Up to S$200 cash for eligible Singaporeans, S$200 CDC vouchers for households to ease cost-of-living concerns

CASH, CDC VOUCHERS

Providing further details about the support measures, the Finance Ministry said about 2.5 million adult Singaporeans will receive an additional one-off sum of up to S$200 in cash in December, along with the existing component from the Assurance Package that was previously announced.

This is targeted at providing more support to lower- and middle-income adult Singaporeans, said the ministry.

For example, those with an assessable income of S$34,000 or below will receive up to S$200, on top of the existing S$600 that they will also get in December.

The cost-of-living special payment will be given to eligible Singaporeans who are 21 and above this year, have annual assessable income below S$100,000 and do not own more than one property.

Every Singaporean household will also get S$200 more in CDC vouchers next year.
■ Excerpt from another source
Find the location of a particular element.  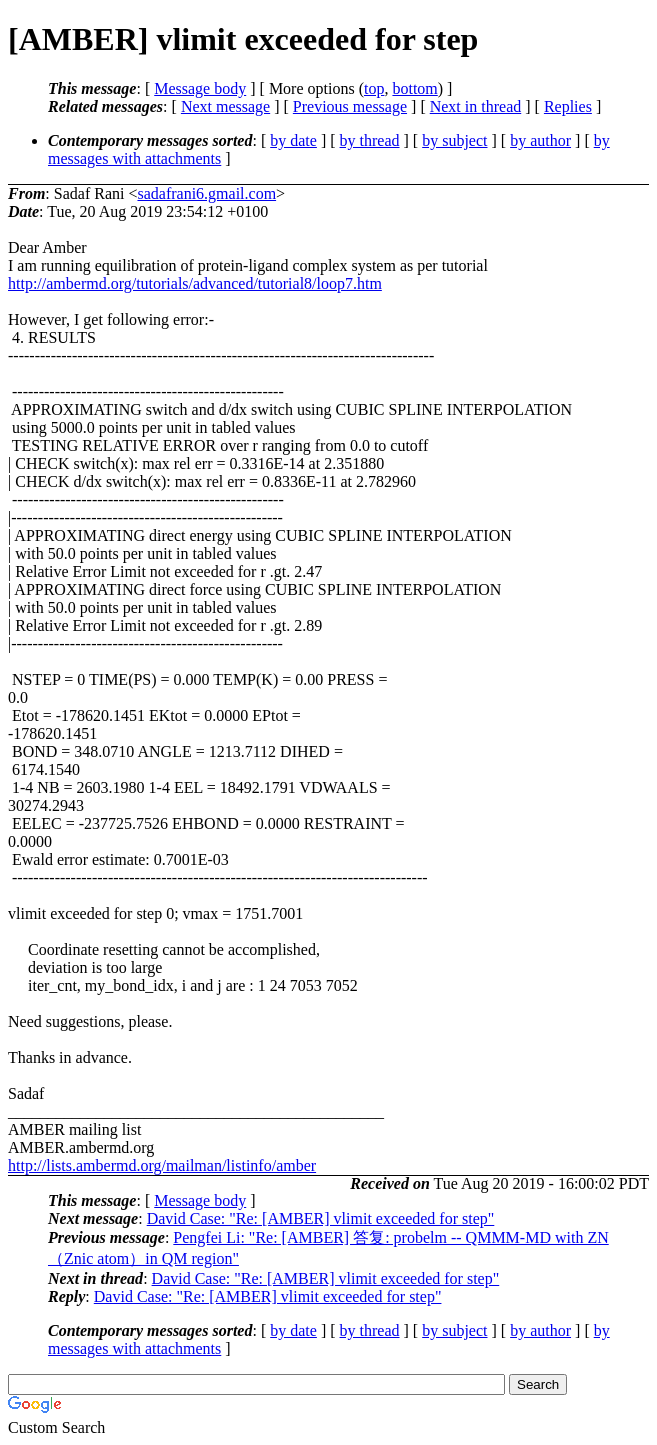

This brings the total amount of vouchers to S$500, on top of what was announced at Budget 2023.

The additional vouchers will be split equally – S$100 can be spent at participating heartland merchants and hawkers, while the other S$100 can be spent at participating supermarkets such as NTUC FairPrice, Giant and Sheng Siong.

The CDC vouchers can be claimed from Jan 3, 2024 onwards at go.gov.sg/cdcv, and will expire in end-2024.
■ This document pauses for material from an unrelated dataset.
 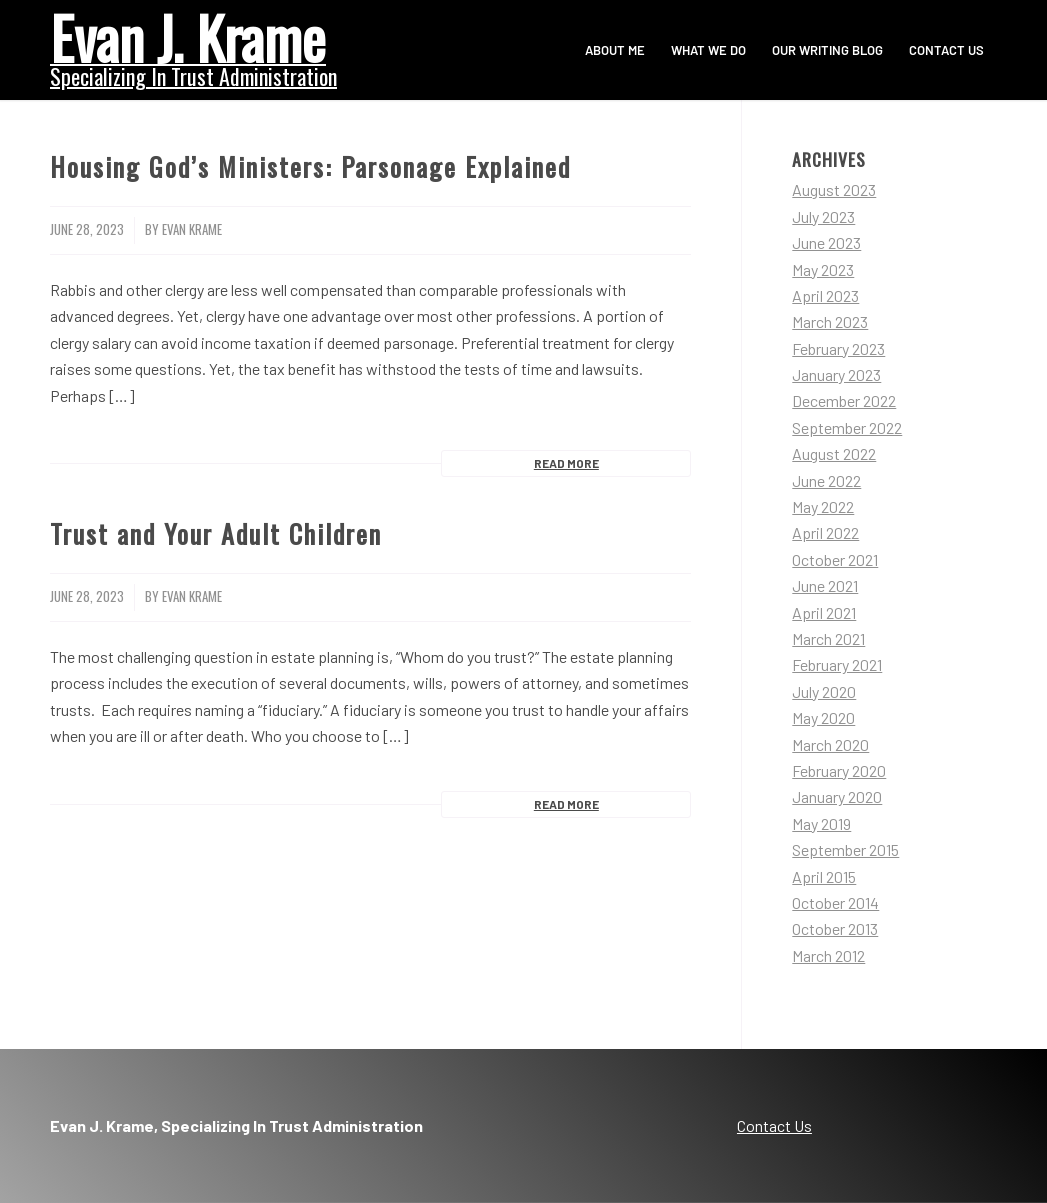 What do you see at coordinates (774, 1125) in the screenshot?
I see `Contact Us` at bounding box center [774, 1125].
S&CC REBATES, U-SAVE REBATES

As for rebates, 950,000 Singaporean households living in Housing and Development Board (HDB) flats will get an additional one-off 0.5-month of service and conservancy charges (S&CC) rebate.

This will be disbursed in January 2024 along with the regular S&CC debates.
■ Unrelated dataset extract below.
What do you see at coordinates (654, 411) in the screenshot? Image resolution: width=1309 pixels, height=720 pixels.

MOF said that this will, on average, “fully offset” the S&CC increase in the first year of increases for one- to four-room HDB flats as well as about 85 per cent for larger HDB flats.

It was announced in June that residents in all 15 town councils run by the People’s Action Party (PAP) would have to pay more in S&CC. The first increase took effect in July while the second increase will kick in on July 1, 2024.

The 15 PAP-run town councils are: Ang Mo Kio, Bishan-Toa Payoh, Chua Chu Kang, East Coast, Holland-Bukit Panjang, Jalan Besar, Jurong-Clementi, Marine Parade, Marsiling-Yew Tee, Nee Soon, Pasir Ris-Punggol, Sembawang, Tampines, Tanjong Pagar and West Coast. 

Furthermore, 950,000 Singaporean HDB households will receive an additional S$20 per quarter of U-save rebates from January 2024 to December 2025, or a total of S$80 per year for two years.

This is aimed at cushioning the impact of the increases in carbon tax and water prices in 2024 and 2025. These rebates will be disbursed together with the regular U-Save rebates.

MOF said that that additional rebates will, on average, fully offset the increase in utility bills for one- to two-room HDB flats; about 80 per cent of the increase in utility bills for three- to four-room HDB flats; and about 65 per cent of the increase in utility bills for larger flats.

PUBLIC TRANSPORT-RELATED MEASURES

Resident households with a monthly household income per person of not more than S$1,600 will receive public transport vouchers worth S$50 each.

These vouchers will be disbursed from end-December and can be used to top up fare cards or buy monthly travel or concession passes.

Last week, the Public Transport Council announced that the latest bus and train fare increases will more than double from last year’s hike, which means adult commuters will pay 10 to 11 cents more per journey. This will take effect from December.

The trend of sharper increases could potentially continue with the Public Transport Council again deferring a bulk of the fare adjustment quantum to future fare review exercises. 

On Thursday, MOF said the government would provide additional subsidies of about S$300 million in 2024 to cover the deferred fare adjustment quantum of 15.6 per cent that will be carried over to future fare review exercises.

“This additional subsidy helps to moderate the fare increase and pay for higher costs of providing public transport services due to the continued increase in energy prices in 2022, core inflation, and strong wage growth,” MOF added.